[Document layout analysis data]
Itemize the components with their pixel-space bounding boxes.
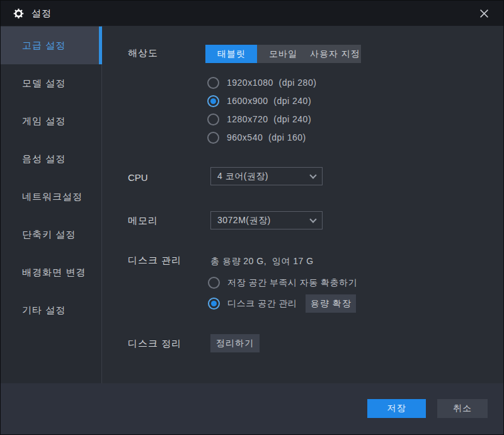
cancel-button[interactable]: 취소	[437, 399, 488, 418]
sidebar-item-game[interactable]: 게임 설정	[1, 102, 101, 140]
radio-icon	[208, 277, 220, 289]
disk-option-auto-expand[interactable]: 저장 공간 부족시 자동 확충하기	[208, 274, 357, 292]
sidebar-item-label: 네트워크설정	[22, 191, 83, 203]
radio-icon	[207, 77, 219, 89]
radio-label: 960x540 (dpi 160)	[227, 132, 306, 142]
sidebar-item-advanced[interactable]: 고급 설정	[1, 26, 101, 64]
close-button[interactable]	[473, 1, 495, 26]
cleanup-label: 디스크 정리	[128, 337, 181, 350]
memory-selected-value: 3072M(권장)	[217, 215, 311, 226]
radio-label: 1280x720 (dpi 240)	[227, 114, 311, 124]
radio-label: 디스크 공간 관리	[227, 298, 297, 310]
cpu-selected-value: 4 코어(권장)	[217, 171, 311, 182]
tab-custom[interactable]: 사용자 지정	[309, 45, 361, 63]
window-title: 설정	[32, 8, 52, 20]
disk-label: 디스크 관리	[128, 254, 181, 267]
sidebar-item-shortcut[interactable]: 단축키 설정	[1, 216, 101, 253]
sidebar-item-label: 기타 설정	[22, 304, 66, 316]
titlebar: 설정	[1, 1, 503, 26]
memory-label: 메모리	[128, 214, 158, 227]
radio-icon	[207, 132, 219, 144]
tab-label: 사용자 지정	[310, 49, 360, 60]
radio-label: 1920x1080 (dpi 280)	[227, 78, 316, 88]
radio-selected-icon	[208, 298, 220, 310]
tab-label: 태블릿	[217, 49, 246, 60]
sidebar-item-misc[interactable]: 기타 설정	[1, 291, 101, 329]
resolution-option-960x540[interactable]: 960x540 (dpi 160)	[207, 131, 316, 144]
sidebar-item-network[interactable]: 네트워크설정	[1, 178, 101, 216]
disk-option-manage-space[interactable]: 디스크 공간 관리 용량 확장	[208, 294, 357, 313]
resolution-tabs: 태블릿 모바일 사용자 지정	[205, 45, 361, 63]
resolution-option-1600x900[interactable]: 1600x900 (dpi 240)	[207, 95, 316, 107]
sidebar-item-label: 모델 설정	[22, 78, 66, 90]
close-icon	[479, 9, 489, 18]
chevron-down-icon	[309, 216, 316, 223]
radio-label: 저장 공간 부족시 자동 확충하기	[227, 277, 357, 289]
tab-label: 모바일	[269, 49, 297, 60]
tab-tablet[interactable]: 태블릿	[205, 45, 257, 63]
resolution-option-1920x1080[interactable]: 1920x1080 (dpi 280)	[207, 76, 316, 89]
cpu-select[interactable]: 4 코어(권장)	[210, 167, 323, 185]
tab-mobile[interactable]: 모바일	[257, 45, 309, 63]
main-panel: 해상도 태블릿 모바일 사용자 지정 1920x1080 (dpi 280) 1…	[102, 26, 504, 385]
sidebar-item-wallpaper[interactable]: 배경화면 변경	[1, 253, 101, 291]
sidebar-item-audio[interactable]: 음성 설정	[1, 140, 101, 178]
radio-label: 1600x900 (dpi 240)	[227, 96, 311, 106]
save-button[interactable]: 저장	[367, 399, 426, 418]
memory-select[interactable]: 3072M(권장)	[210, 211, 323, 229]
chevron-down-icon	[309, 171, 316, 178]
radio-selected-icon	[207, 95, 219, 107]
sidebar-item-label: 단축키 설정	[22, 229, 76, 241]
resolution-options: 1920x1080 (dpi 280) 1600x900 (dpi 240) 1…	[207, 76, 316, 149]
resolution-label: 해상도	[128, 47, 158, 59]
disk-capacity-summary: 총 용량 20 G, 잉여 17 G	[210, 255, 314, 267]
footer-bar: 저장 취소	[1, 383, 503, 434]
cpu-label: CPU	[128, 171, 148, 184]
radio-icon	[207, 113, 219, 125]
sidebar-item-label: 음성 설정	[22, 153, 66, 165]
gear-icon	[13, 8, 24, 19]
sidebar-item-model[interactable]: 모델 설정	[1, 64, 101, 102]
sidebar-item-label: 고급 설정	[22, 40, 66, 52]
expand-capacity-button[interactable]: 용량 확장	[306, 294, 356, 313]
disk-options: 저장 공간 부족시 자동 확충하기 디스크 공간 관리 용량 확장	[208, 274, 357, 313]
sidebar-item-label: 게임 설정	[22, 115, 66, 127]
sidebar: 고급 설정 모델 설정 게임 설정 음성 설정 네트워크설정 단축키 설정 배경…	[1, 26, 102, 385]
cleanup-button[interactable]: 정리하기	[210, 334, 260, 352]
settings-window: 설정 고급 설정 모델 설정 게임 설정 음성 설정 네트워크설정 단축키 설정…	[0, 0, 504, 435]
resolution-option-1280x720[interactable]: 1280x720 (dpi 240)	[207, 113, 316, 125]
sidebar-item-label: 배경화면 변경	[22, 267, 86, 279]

> Work instructions: Please copy the records above word for word, omitting every picture.

> Reply:
Itemize the components with their pixel-space bounding boxes.
cancel-button[interactable]: 취소	[437, 399, 488, 418]
sidebar-item-game[interactable]: 게임 설정	[1, 102, 101, 140]
radio-icon	[208, 277, 220, 289]
disk-option-auto-expand[interactable]: 저장 공간 부족시 자동 확충하기	[208, 274, 357, 292]
sidebar-item-label: 네트워크설정	[22, 191, 83, 203]
radio-icon	[207, 77, 219, 89]
radio-label: 960x540 (dpi 160)	[227, 132, 306, 142]
sidebar-item-advanced[interactable]: 고급 설정	[1, 26, 101, 64]
close-button[interactable]	[473, 1, 495, 26]
cleanup-label: 디스크 정리	[128, 337, 181, 350]
memory-selected-value: 3072M(권장)	[217, 215, 311, 226]
radio-label: 1280x720 (dpi 240)	[227, 114, 311, 124]
radio-label: 디스크 공간 관리	[227, 298, 297, 310]
cpu-selected-value: 4 코어(권장)	[217, 171, 311, 182]
tab-custom[interactable]: 사용자 지정	[309, 45, 361, 63]
window-title: 설정	[32, 8, 52, 20]
disk-label: 디스크 관리	[128, 254, 181, 267]
sidebar-item-shortcut[interactable]: 단축키 설정	[1, 216, 101, 253]
sidebar-item-label: 기타 설정	[22, 304, 66, 316]
titlebar: 설정	[1, 1, 503, 26]
memory-label: 메모리	[128, 214, 158, 227]
radio-icon	[207, 132, 219, 144]
tab-label: 사용자 지정	[310, 49, 360, 60]
radio-label: 1920x1080 (dpi 280)	[227, 78, 316, 88]
radio-selected-icon	[208, 298, 220, 310]
tab-label: 태블릿	[217, 49, 246, 60]
sidebar-item-misc[interactable]: 기타 설정	[1, 291, 101, 329]
resolution-option-960x540[interactable]: 960x540 (dpi 160)	[207, 131, 316, 144]
sidebar-item-network[interactable]: 네트워크설정	[1, 178, 101, 216]
disk-option-manage-space[interactable]: 디스크 공간 관리 용량 확장	[208, 294, 357, 313]
resolution-tabs: 태블릿 모바일 사용자 지정	[205, 45, 361, 63]
resolution-option-1600x900[interactable]: 1600x900 (dpi 240)	[207, 95, 316, 107]
sidebar-item-label: 모델 설정	[22, 78, 66, 90]
close-icon	[479, 9, 489, 18]
chevron-down-icon	[309, 216, 316, 223]
radio-label: 저장 공간 부족시 자동 확충하기	[227, 277, 357, 289]
tab-label: 모바일	[269, 49, 297, 60]
tab-tablet[interactable]: 태블릿	[205, 45, 257, 63]
resolution-option-1920x1080[interactable]: 1920x1080 (dpi 280)	[207, 76, 316, 89]
cpu-select[interactable]: 4 코어(권장)	[210, 167, 323, 185]
tab-mobile[interactable]: 모바일	[257, 45, 309, 63]
main-panel: 해상도 태블릿 모바일 사용자 지정 1920x1080 (dpi 280) 1…	[102, 26, 504, 385]
sidebar-item-wallpaper[interactable]: 배경화면 변경	[1, 253, 101, 291]
sidebar-item-audio[interactable]: 음성 설정	[1, 140, 101, 178]
radio-label: 1600x900 (dpi 240)	[227, 96, 311, 106]
save-button[interactable]: 저장	[367, 399, 426, 418]
memory-select[interactable]: 3072M(권장)	[210, 211, 323, 229]
chevron-down-icon	[309, 171, 316, 178]
radio-selected-icon	[207, 95, 219, 107]
sidebar-item-label: 단축키 설정	[22, 229, 76, 241]
resolution-options: 1920x1080 (dpi 280) 1600x900 (dpi 240) 1…	[207, 76, 316, 149]
resolution-label: 해상도	[128, 47, 158, 59]
disk-capacity-summary: 총 용량 20 G, 잉여 17 G	[210, 255, 314, 267]
footer-bar: 저장 취소	[1, 383, 503, 434]
cpu-label: CPU	[128, 171, 148, 184]
radio-icon	[207, 113, 219, 125]
sidebar-item-label: 음성 설정	[22, 153, 66, 165]
gear-icon	[13, 8, 24, 19]
sidebar-item-model[interactable]: 모델 설정	[1, 64, 101, 102]
sidebar-item-label: 고급 설정	[22, 40, 66, 52]
expand-capacity-button[interactable]: 용량 확장	[306, 294, 356, 313]
disk-options: 저장 공간 부족시 자동 확충하기 디스크 공간 관리 용량 확장	[208, 274, 357, 313]
sidebar-item-label: 게임 설정	[22, 115, 66, 127]
sidebar: 고급 설정 모델 설정 게임 설정 음성 설정 네트워크설정 단축키 설정 배경…	[1, 26, 102, 385]
cleanup-button[interactable]: 정리하기	[210, 334, 260, 352]
settings-window: 설정 고급 설정 모델 설정 게임 설정 음성 설정 네트워크설정 단축키 설정…	[0, 0, 504, 435]
resolution-option-1280x720[interactable]: 1280x720 (dpi 240)	[207, 113, 316, 125]
sidebar-item-label: 배경화면 변경	[22, 267, 86, 279]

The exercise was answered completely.